31 May 2012 | EN | FR

Building research infrastructure in Africa

Innovation means using the fruits of basic research

Flickr/CIMMYT

[ABIDJAN, COTE D'IVOIRE] The European Union and Sub-Saharan Africa must create an institutional environment to encourage innovation on the African continent, a conference has heard.

The second meeting of the Network for the Coordination and Advancement of Sub-Saharan
Africa-EU Science and Technology Cooperation (CAAST-Net), held in Dakar, Senegal, last month (24–25 April), recommended that African governments bring together industry and academia to use innovation for the development of their respective countries.

Almamy Konté, director of technological research at the Ministry of Scientific Research in Senegal, said there is little interaction between researchers, governmental authorities and the private sector in many African countries, particularly Senegal.

"This situation does not favour innovation," he told SciDev.Net.

Gerasimos Apostolatos, principal scientific officer at the European Commission, said that innovation is essential to Africa's development.
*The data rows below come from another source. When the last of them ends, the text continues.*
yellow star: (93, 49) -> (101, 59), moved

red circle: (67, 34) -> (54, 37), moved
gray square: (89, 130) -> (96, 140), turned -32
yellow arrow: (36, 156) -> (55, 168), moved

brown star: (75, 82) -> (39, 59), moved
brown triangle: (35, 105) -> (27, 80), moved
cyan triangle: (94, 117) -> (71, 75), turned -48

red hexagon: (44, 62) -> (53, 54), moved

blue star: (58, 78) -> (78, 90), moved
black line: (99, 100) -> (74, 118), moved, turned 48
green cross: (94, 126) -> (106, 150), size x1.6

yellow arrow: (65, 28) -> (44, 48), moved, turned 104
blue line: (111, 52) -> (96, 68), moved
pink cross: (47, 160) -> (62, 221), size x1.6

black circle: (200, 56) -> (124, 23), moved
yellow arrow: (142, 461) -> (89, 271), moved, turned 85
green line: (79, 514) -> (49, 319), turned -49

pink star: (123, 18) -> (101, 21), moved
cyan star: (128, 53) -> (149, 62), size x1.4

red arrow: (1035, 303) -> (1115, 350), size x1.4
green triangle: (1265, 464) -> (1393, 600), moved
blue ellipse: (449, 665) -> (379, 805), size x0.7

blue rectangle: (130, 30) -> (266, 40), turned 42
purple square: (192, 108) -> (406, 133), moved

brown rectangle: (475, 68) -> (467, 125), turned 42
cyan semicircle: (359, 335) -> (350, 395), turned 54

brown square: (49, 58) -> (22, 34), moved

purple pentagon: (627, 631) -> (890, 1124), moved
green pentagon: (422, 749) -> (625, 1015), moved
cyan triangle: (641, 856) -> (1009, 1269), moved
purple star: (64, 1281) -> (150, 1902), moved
He added that innovating is about making sure the fruits of basic research are adopted, as well as about creating and developing products.

Because of a lack of funding and synergy between academia and industry, technological innovation is lagging in Africa, said Ndèye Adji Sall, general manager of the Senegalese Agency for Industrial Property and Technological Innovation.

In Senegal, she said, "about 100 to 150 patents from Senegalese craftsmen, researchers and inventors are still [lying unused] in office drawers for various reasons, mainly due to people's ignorance of the advantages linked to information on patents".

She said that the solution lies in raising awareness of procedures for technological innovation and patents among researchers and government employees.

Sall added that her organisation will be targeting commercial banks in a series of campaigns to encourage them to finance the development of promising innovations.

The conference also explored a range of issues related to the role of innovation systems and policies in the context of bi-regional cooperation, with a view of enhancing the contributions of research and development to identifying solutions to global challenges.

CAAST-Net was established in 2007 and its first meeting was held in Mombasa, Kenya, in 2009. The CAAST-Net conferences aim to reinforce scientific and technological cooperation between the European Union and Sub-Saharan Africa by analysing how the cooperation takes place at every level, from bilateral agreements to regional programmes.

The conferences also offer opportunities to learn about good practice, obstacles and constraints, and success factors in scientific cooperation.